John pulled into the driveway and saw a young man, probably in his late teens, dressed in warm coveralls tied down around his waist. He was chopping wood, and sweat was pouring down his face.
John stepped from his car and walked over to the young man. The young man set his ax against his chopping block.
John stepped up and reached out his hand. “Hi. I’m John Thompson, your new neighbor.”
The young man shook it vigorously. “I’m David. David Hansen,” the young man said. “Glad to meet you.”
David pulled his coveralls over his shoulders and zipped them. “I don’t need them when I’m chopping wood. But I don’t want to cool off too much, as sweaty as I am.”
They visited, and momentarily a turkey walked by wearing a knitted sweater. John tried not to stare, but David didn’t seem fazed by it at all. They continued talking when another turkey dressed in a sweater, walked by, then another, then another. John counted five in all.
He tried not to act too surprised, but by the time the last one walked by, he couldn’t contain his curiosity.
“Um, those turkeys are wearing sweaters,” John said to David.
David nodded. “Yea. It’s getting cold.”
“But sweaters on turkeys?” John said.
“Well,” David replied, “one morning, a few weeks ago, we found the turkeys were all dead.”
“Dead?” John questioned to himself as he looked over at the turkeys scratching around for food.
“We were devastated, of course,” David continued.
“We had looked forward to a batch of baby turkeys in the spring. Granny, who grew up during the depression, was not about to let anything go to waste. ‘Those turkeys have lots of good feathers,’ she said. She insisted we pluck them to use their feathers in some pillows. So, we did.
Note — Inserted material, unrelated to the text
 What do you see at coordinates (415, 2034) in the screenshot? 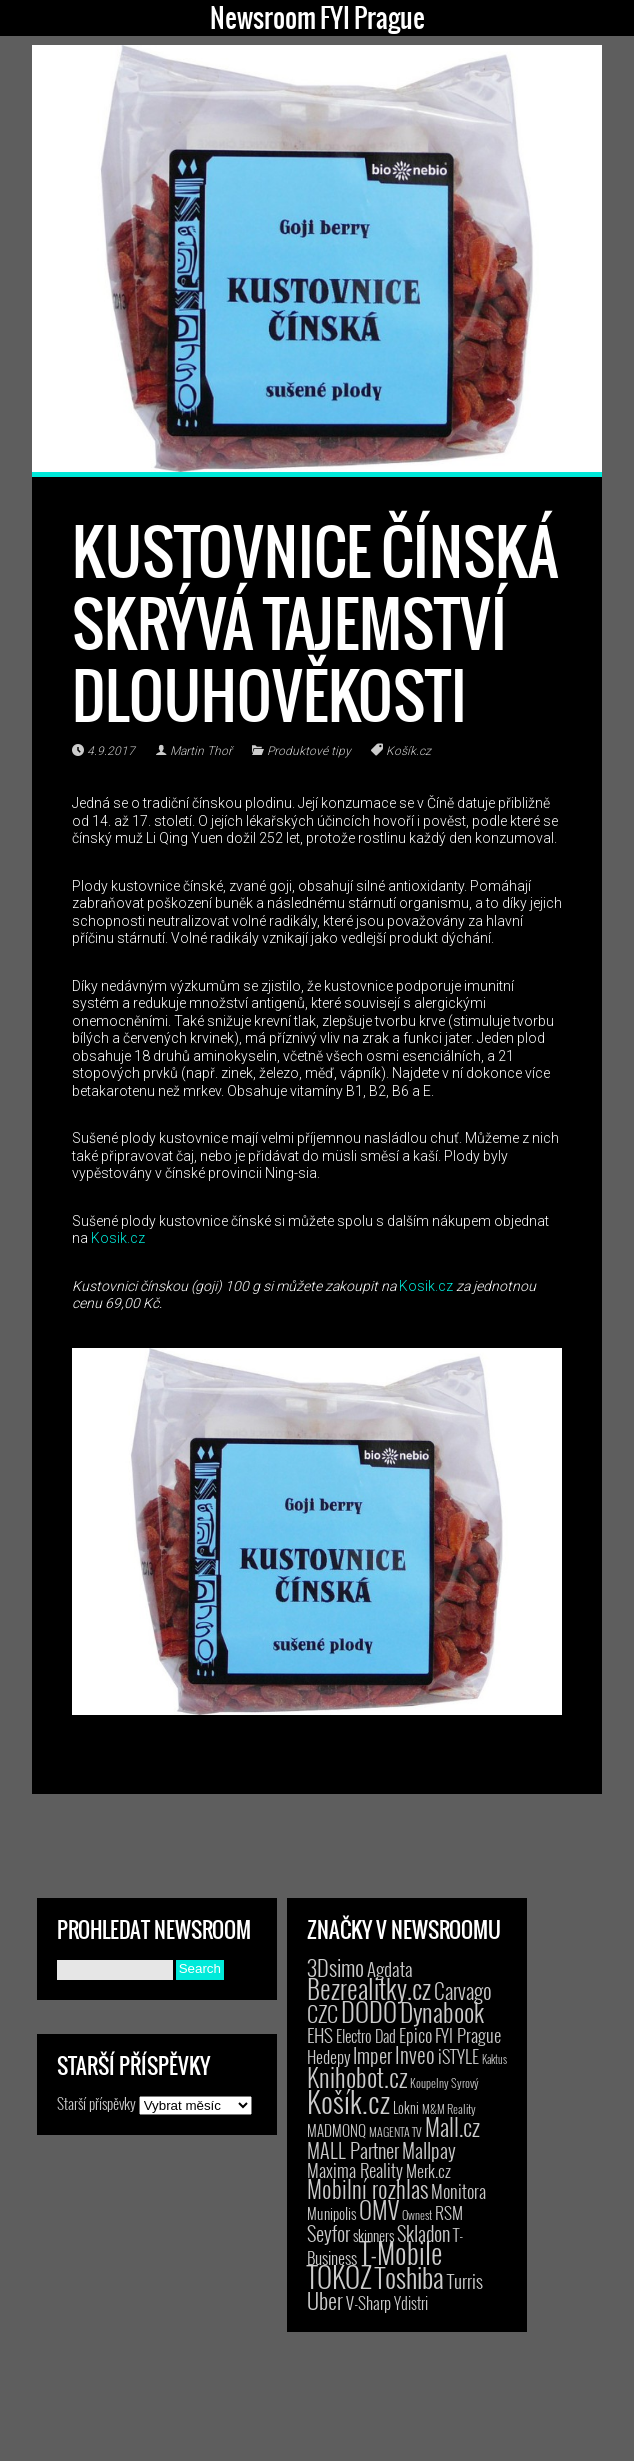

“Later that evening, when we came home from work, we found the turkeys walking around. It didn’t take us long to realize they had gotten into some fermented grain and had just been drunk. Since they were all plucked, we were afraid they would freeze to death when it got cold. But Granny said it wasn’t going to happen on her watch, and she knitted sweaters for all of them. She got them done just in time, too, because the weather soon turned cold.”
They talked a bit longer, and as John headed on his way, he took one more glance at the turkeys. His friends were definitely wrong. Rural life wasn’t going to be dull.